62% of the total successful ventures despise taking loans because they do not want to be in debt, as Entrepreneur.com states.
Debt consolidation loans are capable of lowering the rate of interest as well as reducing the size of the monthly payments that a business has to pay to the creditors to whom they owe money.
Chances are that they can also borrow working capital, which is important for the business.
Having knowledge about when it is ideal to consolidate all the business debts is definitely important but it is dependent on the various terms as well as conditions of the existing debt amounts, the finances of your business, and the personal credit.
Getting a debt consolidation loan for your small business
You will get to know when it is ideal and the time that is appropriate for consolidating the entire debt amount.
If you are consolidating your loan at a proper time, you are not only going to get a low rate of interest, but also a better schedule of repayment as well as long terms.
However, if you decide to consolidate all your loans at an improper time, it can not only damage the credit score but it is also going to hurt the ability to borrow money for further business aspects in your future.
Until and unless you have decided to consolidate a loan that you had taken out for the sake of expediency, you should only be consolidating the debt if you are an ideal applicant of a loan in comparison to what you were earlier.
There are numerous ways of accomplishing this. Given below is a list of the ways that you should have knowledge about.
Improving the credit score
If you see that the personal credit score has seen a lot of improvement since the time you have borrowed money, it is a good and ideal time of consolidating the business debt.
When your credit score improves, it is considered to be one of the most important qualifications for getting a low rate of interest as well as a long repayment term.
You need to understand that the credit score can be improved but if it only improves by a few points; your business is not going to qualify for better loans. The reason behind this is that the increase requires being visible.
Moreover, irrespective of the improvements in the credit score, the diverse negative credits that include bankruptcies, repossessions, tax liens, etc., can also make it extremely difficult to qualify for the debt consolidation loans.
If you are interested in consolidating only a tiny portion of the entire debt amount, you can consider the credit cards as well. It is simple and easy to get hold of a credit card. A business credit card is going to be the only option that has a 0% interest rate, though it is going to last for only a small period.
The credit profile of your business has seen improvement
If the credit profile of the business shows improvement, it means that you are becoming a responsible borrower with each passing day. This also means that you are not having more amounts of debt than what you are capable of handling.
It also depicts that the business is not making use of the entire value of the credit lines that are available. If improvements are observed in both the areas, you are going to be an ideal candidate for consolidating the business debt.
- An ideal credit profile of a business is generally going to have the following.
- Timely payment history.
- Reporting of multiple companies.
- No errors in reporting.
- A huge percentage of credit lines available, which are not being used by you.

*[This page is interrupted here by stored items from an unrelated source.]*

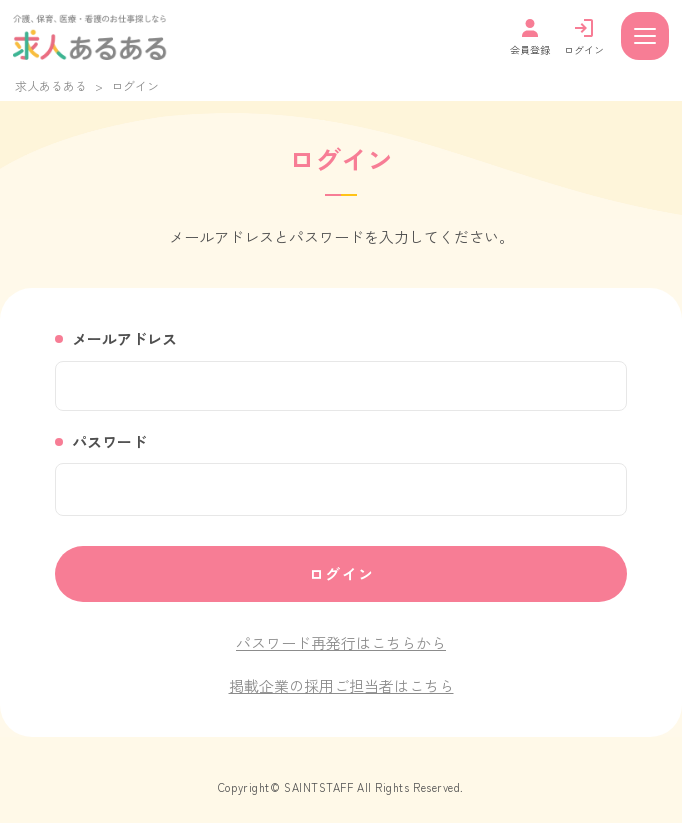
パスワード (109, 441)
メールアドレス (124, 338)
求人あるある (51, 85)
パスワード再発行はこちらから (341, 642)
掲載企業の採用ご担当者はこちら (341, 685)
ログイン (342, 573)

- No repossessions, bankruptcies, or tax liens.
Having a proper understanding of the credit report of your business, how it is working, and the manner in which you will be able to build the business credit is considered to be extremely daunting.
However, it is one of the most important skills to manage especially if you are struggling with a huge amount of debt. In this case, checking the credit score is your preliminary step.
There have been improvements in the personal finance
As the owner of a business venture, the health of your personal finance is as crucial as the health of the finances of your business. The reason behind this is you may have to guarantee the business consolidation loans personally.
The lender has to remain confident that if the business venture is not capable of making the payments, you are going to step in, know about the total amount that is due, and clear the payments.
Given below is a list of the ways in which the personal finance that you have can show improvement.
- Increasing your income.
- Various other income sources.
- A reduction of your withstanding debt.
- Necessary expenses reduced or fewer dependents.
Any sign of improvement observed within the personal finances that you have is going to increase the chance of qualifying for the consolidation loans that have better interest rates, convenient schedules of repayment, as well as long repayment terms.
It is also crucial that you keep checking the personal credit score so that you are capable of hitting the requirements for getting a debt consolidation loan. You can visit NationalDebtReliefPrograms to know more.
The finances of the business have seen improvement:
The best thing that you can do is approach your lender about consolidating the business loans when you observe an improvement in the business finances.
The ability to qualify for the better terms of financing can improve quickly especially if your business has a successful quarter or a year.
Whenever your business is accomplishing a significant objective, you can start thinking about whether you should be consolidating the loans or not.
Anything and everything that can be done for painting upward swings in the business revenue is going to be beneficial for getting a debt consolidation loan.
Opting for a debt consolidation loan is not enough. It is crucial that you know as to when you can consolidate the loans without facing any trouble. Consider the ways that have been listed above and it is going to be easy for you to get a debt consolidation loan.
Kelly Wilson is an experienced and skilled Business Consultant and Financial adviser in the USA. She helps clients both personal and professional in long-term wealth building plans. During her spare time, she loves to write on Business, Finance, Marketing, Social Media. She loves to share her knowledge and Experts tips with her readers.